| DATASET ENTRIES |

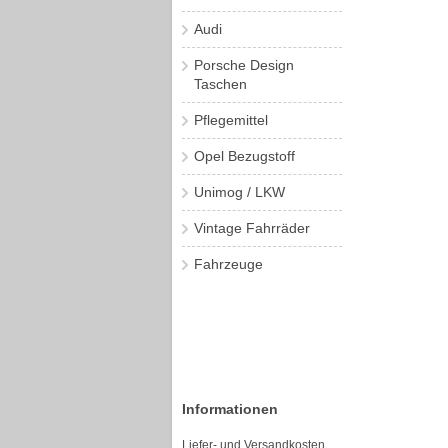
Audi
Porsche Design
Taschen
Pflegemittel
Opel Bezugstoff
Unimog / LKW
Vintage Fahrräder
Fahrzeuge
Informationen
Liefer- und Versandkosten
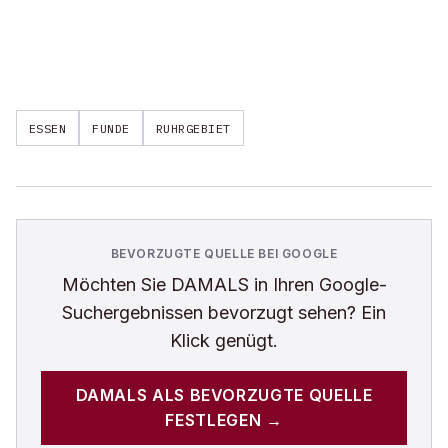
ESSEN
FUNDE
RUHRGEBIET
BEVORZUGTE QUELLE BEI GOOGLE
Möchten Sie
DAMALS
in Ihren Google-
Suchergebnissen bevorzugt sehen? Ein
Klick genügt.
DAMALS
ALS BEVORZUGTE QUELLE
FESTLEGEN →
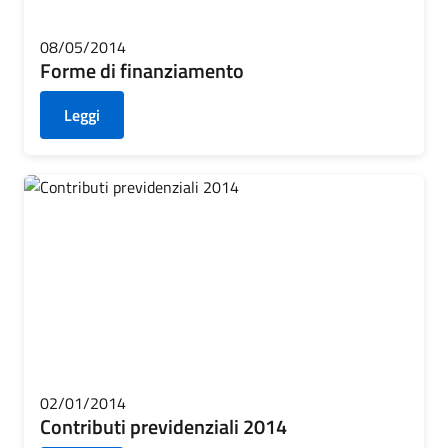
08/05/2014
Forme di finanziamento
Leggi
02/01/2014
Contributi previdenziali 2014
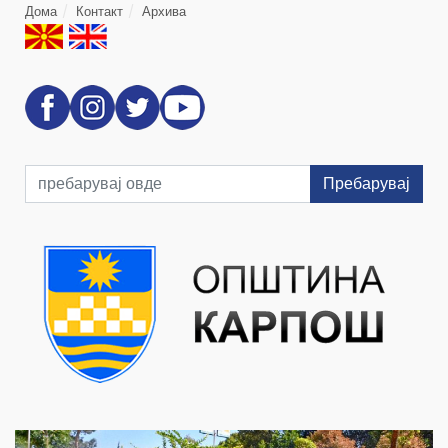
Дома
Контакт
Архива
Пребарувај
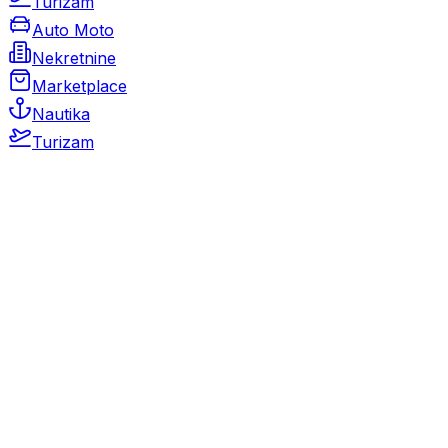
Turizam
Auto Moto
Nekretnine
Marketplace
Nautika
Turizam
Auto Moto
Rabljeni automobili
Novi automobili
Motocikli / motori
Gospodarska vozila
Rezervni dijelovi i oprema
Kamperi i kamp prikolice
Oldtimeri
Karambolirani automobili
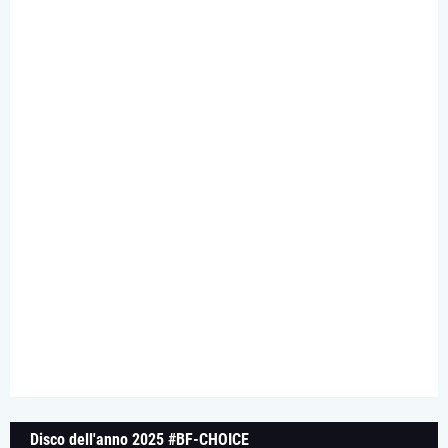
Disco dell'anno 2025 #BF-CHOICE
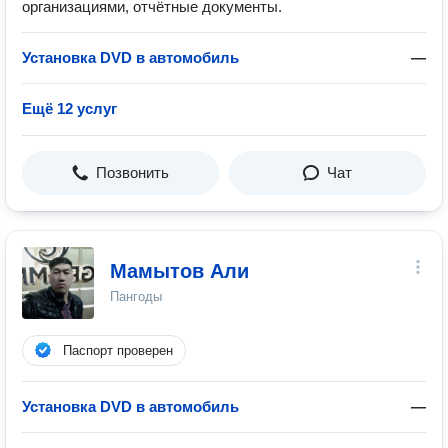
организациями, отчётные документы.
Установка DVD в автомобиль
—
Ещё 12 услуг
Позвонить
Чат
Мамытов Али
Пангоды
Паспорт проверен
Установка DVD в автомобиль
—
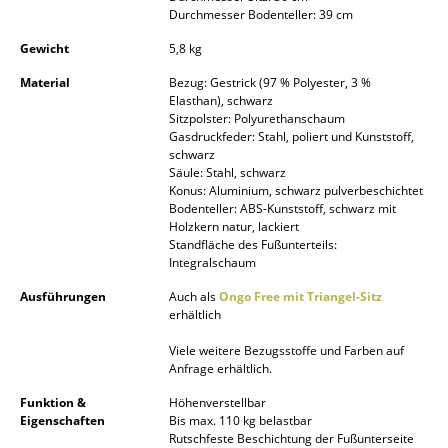
Durchmesser Bodenteller: 39 cm
Kleinaufbewahrung
Gewicht
5,8 kg
Einzelteile
Material
Bezug: Gestrick (97 % Polyester, 3 %
... alle Aufbewahrungsmöbel
Elasthan), schwarz
Sitzpolster: Polyurethanschaum
Gasdruckfeder: Stahl, poliert und Kunststoff,
Licht
schwarz
Säule: Stahl, schwarz
Hängeleuchten & Deckenleuchten
Konus: Aluminium, schwarz pulverbeschichtet
Bodenteller: ABS-Kunststoff, schwarz mit
Tischleuchten
Holzkern natur, lackiert
Standfläche des Fußunterteils:
Integralschaum
Schreibtischleuchten
Ausführungen
Auch als
Ongo Free mit Triangel-Sitz
Stehleuchten & Leseleuchten
erhältlich
Bodenleuchten
Viele weitere Bezugsstoffe und Farben auf
Anfrage erhältlich.
Wandleuchten
Funktion &
Höhenverstellbar
Eigenschaften
Bis max. 110 kg belastbar
Outdoor-Leuchten
Rutschfeste Beschichtung der Fußunterseite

| TASK DESCRIPTION |
Only the number is wanted: how many lines in the entries above contain the string "BEVORZUGTE"?

| FINAL ANSWER |
2